The naira closed at 1,577.29 per dollar on Monday, down from Friday’s N1,563.8 per dollar on FMDQ.

This decline comes despite the CBN’s efforts to stabilize the currency by injecting $122.7 million through dollar sales into the market.

However, analysts argue that these amounts were insufficient to balance the robust domestic demand for the greenback.

“The CBN has been in the market selling $50 million from time to time, which is not enough,” commented Carlo Morelli, senior portfolio manager at Azimut Investment SA.

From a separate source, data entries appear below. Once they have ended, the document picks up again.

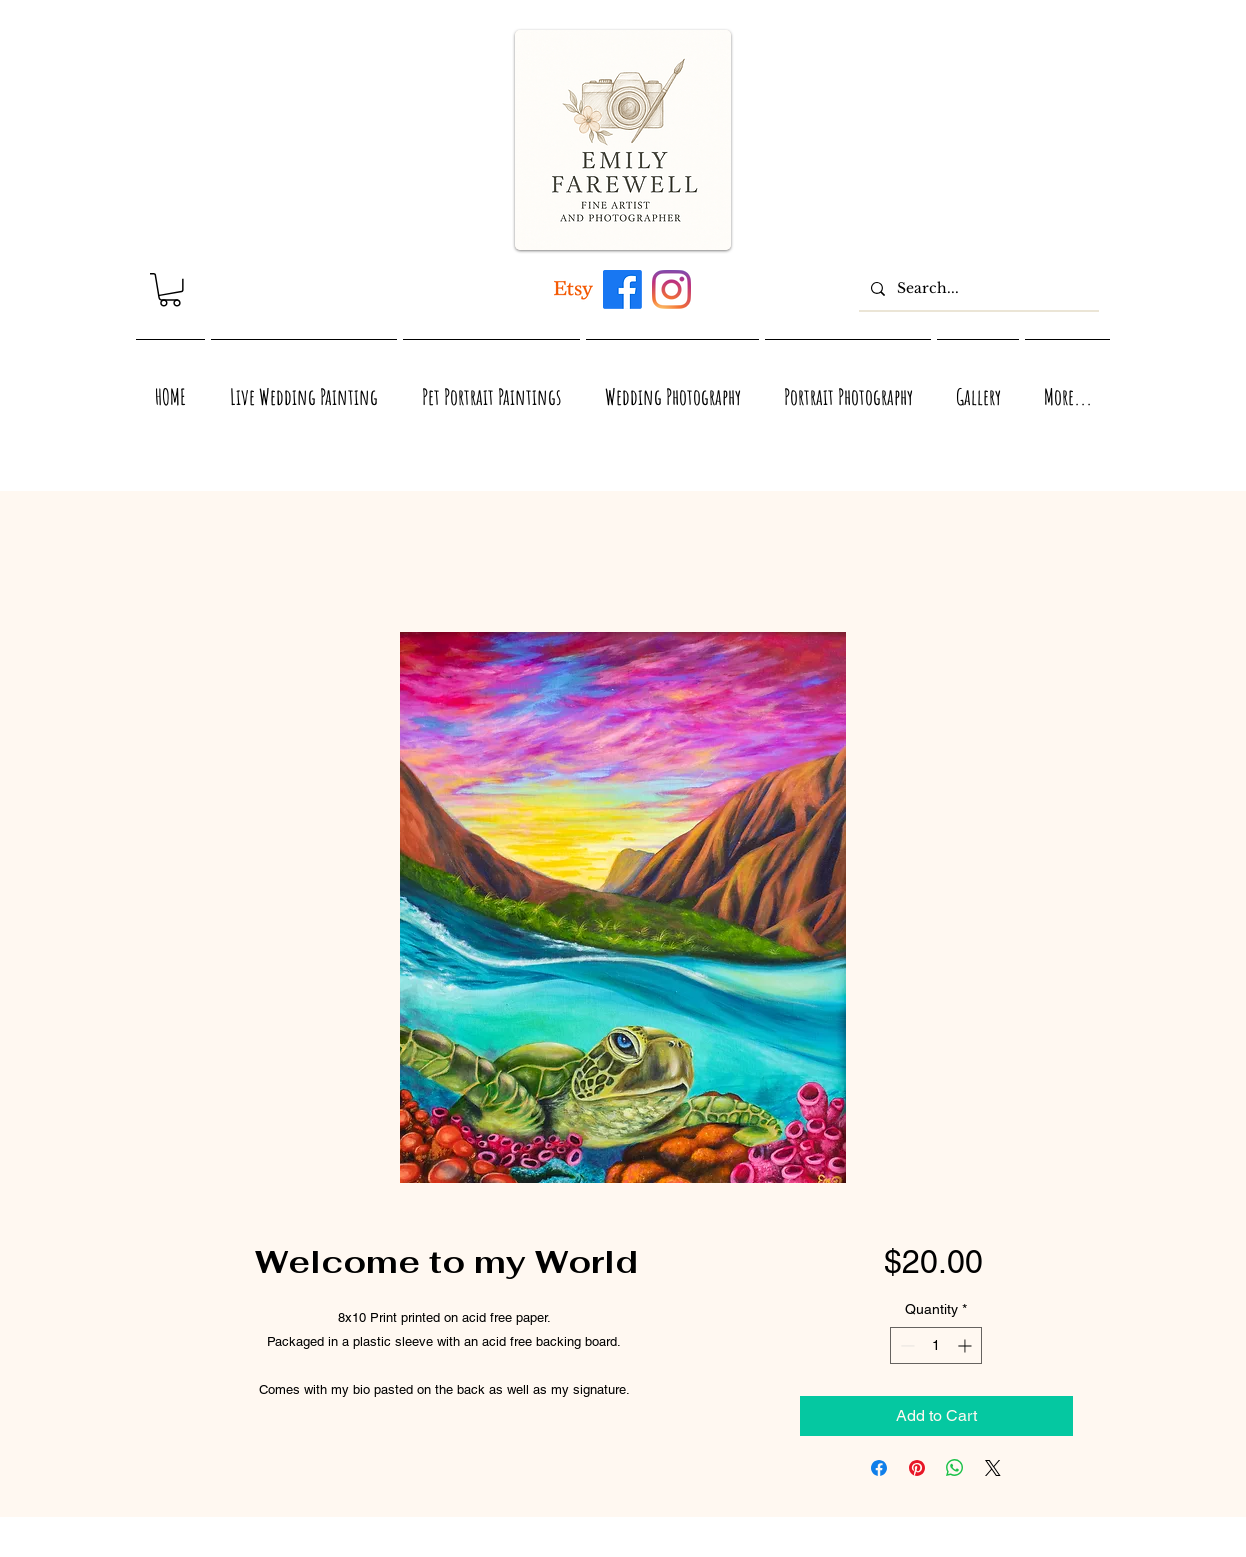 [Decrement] (905, 1345)
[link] (170, 290)
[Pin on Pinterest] (917, 1468)
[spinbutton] (936, 1345)
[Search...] (977, 288)
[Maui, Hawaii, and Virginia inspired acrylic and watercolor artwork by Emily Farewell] (622, 289)
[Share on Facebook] (879, 1468)
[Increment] (966, 1345)
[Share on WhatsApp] (955, 1468)
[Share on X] (993, 1468)
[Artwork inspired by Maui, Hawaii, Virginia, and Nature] (573, 289)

Morelli attributes the persistent pressure on the naira to capital outflows and a lack of investor confidence in the currency, despite the central bank’s commendable efforts in tightening monetary policy and reducing naira liquidity.

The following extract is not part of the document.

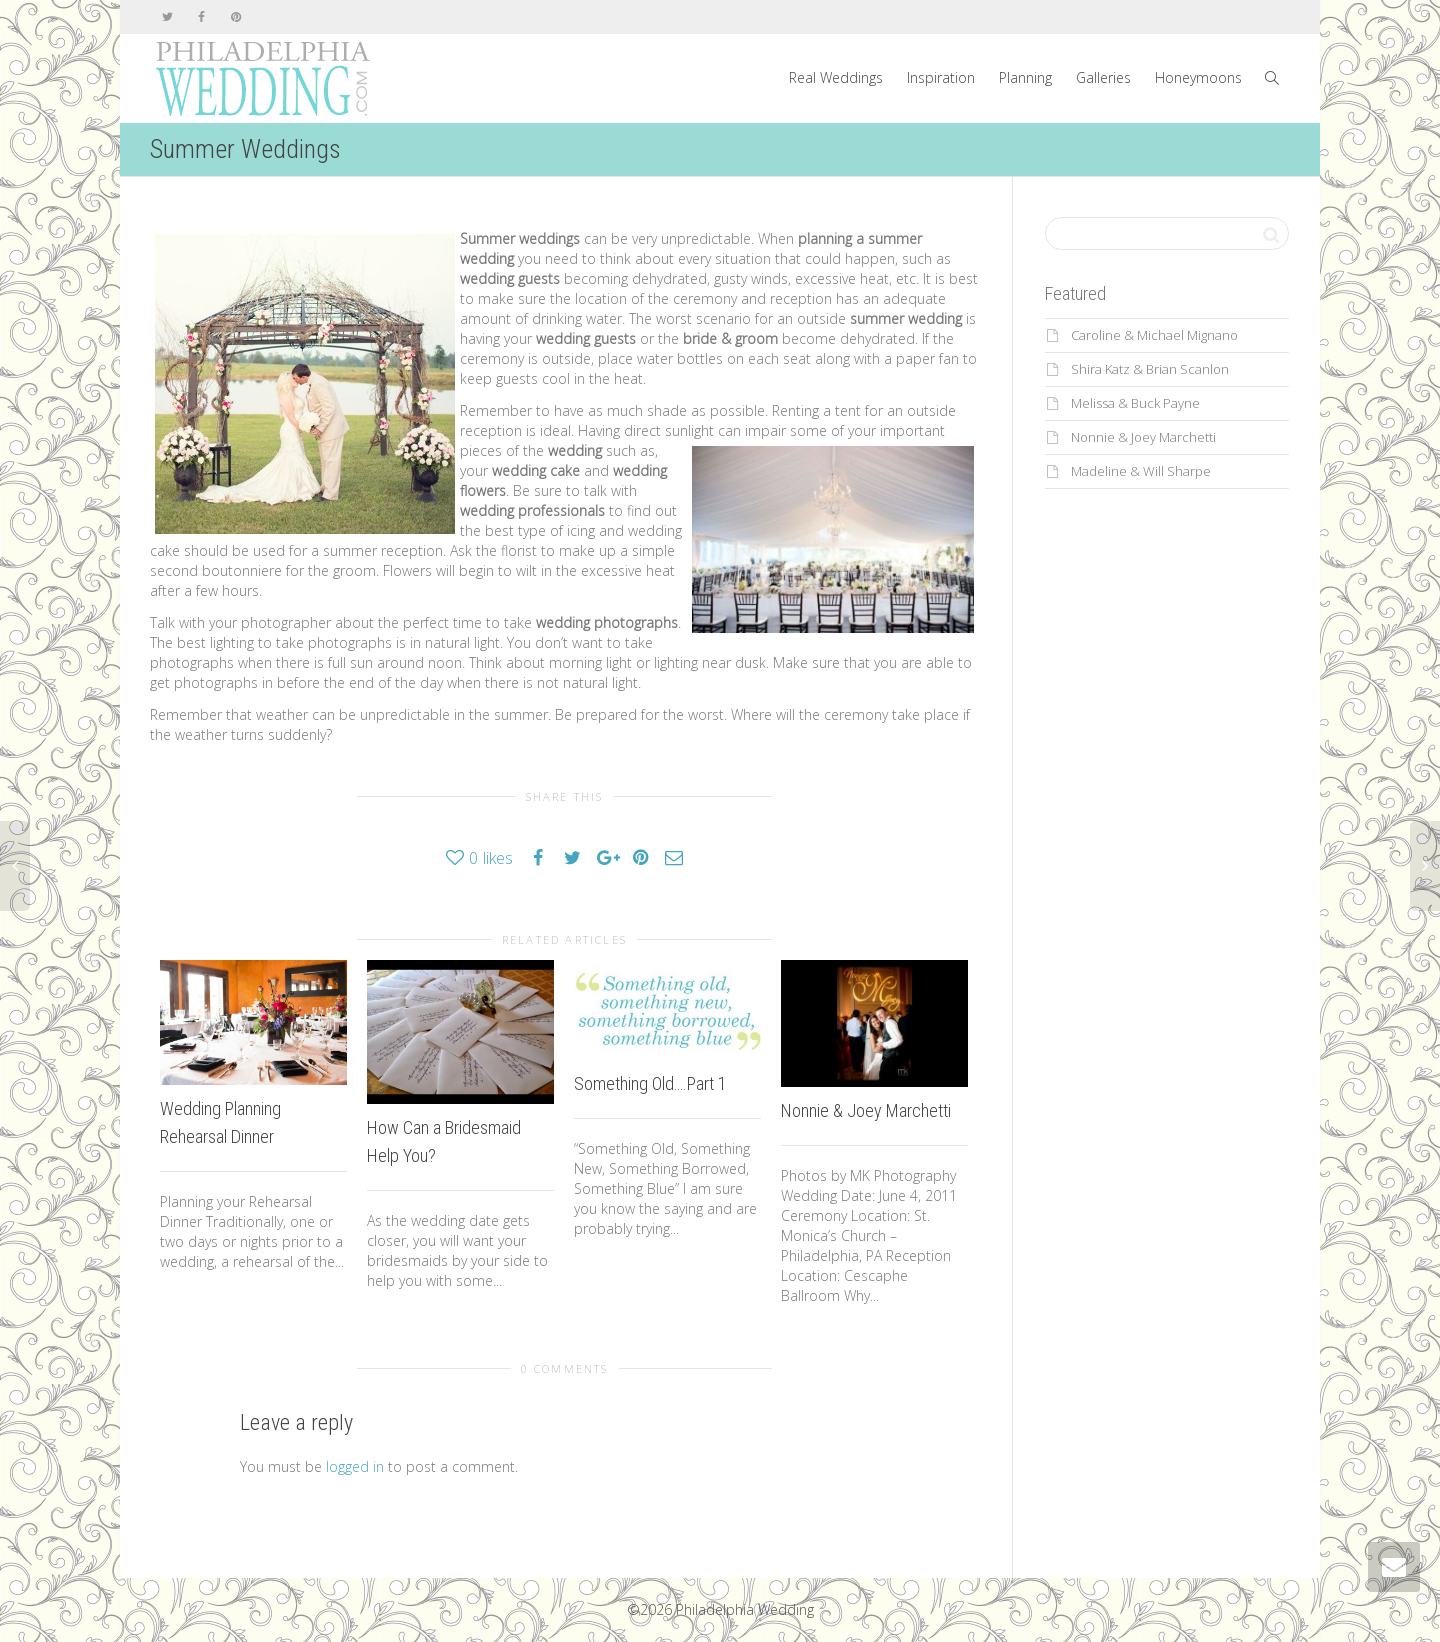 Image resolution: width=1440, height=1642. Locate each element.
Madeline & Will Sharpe (1141, 471)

Central Bank Governor Olayemi Cardoso has aggressively raised interest rates in an attempt to curb inflation and stabilize the naira.

The benchmark borrowing rate now stands at 26.25%, following an increase of 14.75 percentage points since May 2022.

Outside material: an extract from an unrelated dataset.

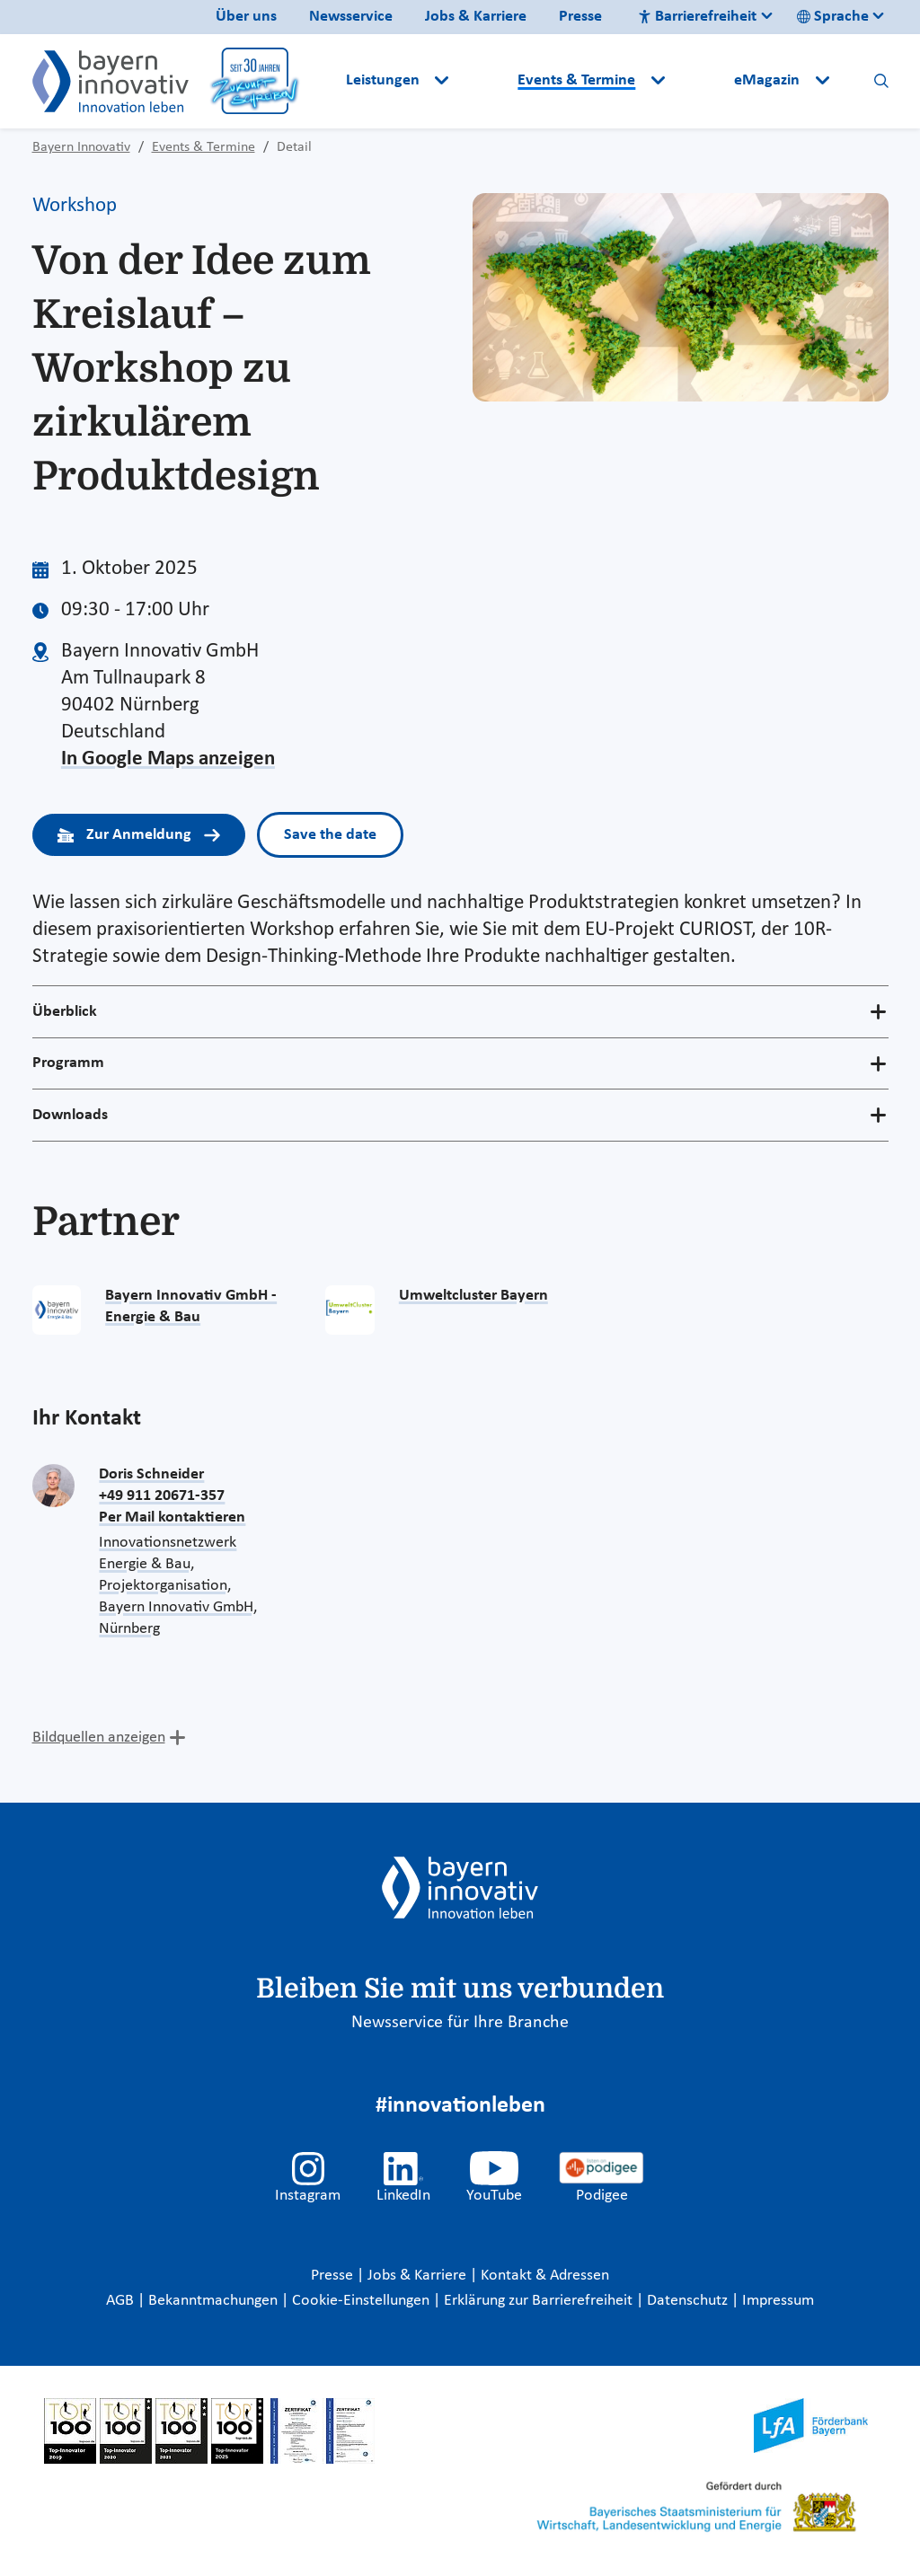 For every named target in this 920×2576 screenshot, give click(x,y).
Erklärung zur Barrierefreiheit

However, the currency has weakened by approximately 70% against the dollar since exchange-rate controls were eased last year.

“Restoring foreign exchange broad confidence is the last step, and the huge volatility in May delayed the return to normalcy,” Morelli added.

“Many foreign investors are still waiting for more evidence of stability before considering Nigeria investable.”

The naira’s decline makes it the second-worst performing currency tracked by Bloomberg in 2024, trailing only the Lebanese pound.

The recent depreciation has been fueled by both seasonal dollar demand and ongoing investor skepticism.

The central bank’s next policy decision, set for July 23, is expected to address these issues. Monday’s data showing annual inflation quickened to 34.2% in June suggests that another rate hike might be on the horizon.

In a bid to bolster the naira, the central bank has increased Nigeria’s foreign exchange reserves to $35 billion as of July 8, the highest level since May 30, 2023.

This boost is attributed to recent loans from the World Bank and the African Export-Import Bank.

Omobola Adu, an analyst at BancTrust & Co. Investment Bank, noted that recent pressure on the naira has also stemmed from corporates and individuals preparing for foreign vacations.

“Boosting the supply of FX into the country remains crucial for the government to alleviate pressure on the naira,” Adu stated.

He suggested that a eurobond or local dollar bond sale later this year, along with increased support from multilateral institutions, could help shore up reserves.

Despite these challenges, Central Bank Governor Cardoso remains optimistic, asserting that the worst of the currency’s volatility is over.

He reiterated this sentiment on Thursday in Lagos, addressing business leaders and highlighting improvements in crude output and capital inflows as positive signs.

Nigeria, Africa’s largest crude producer, relies heavily on oil sales, which account for at least 80% of its export earnings.

The country’s combined crude oil and condensate output rose to 1.5 million barrels per day in June, the highest since February, according to the upstream petroleum regulatory commission.

“While the naira may be undervalued, for the naira to stabilize and perhaps regain ground, large portfolio and capital inflows are needed,” said Samir Gadio, head of Africa strategy at Standard Chartered Plc in London.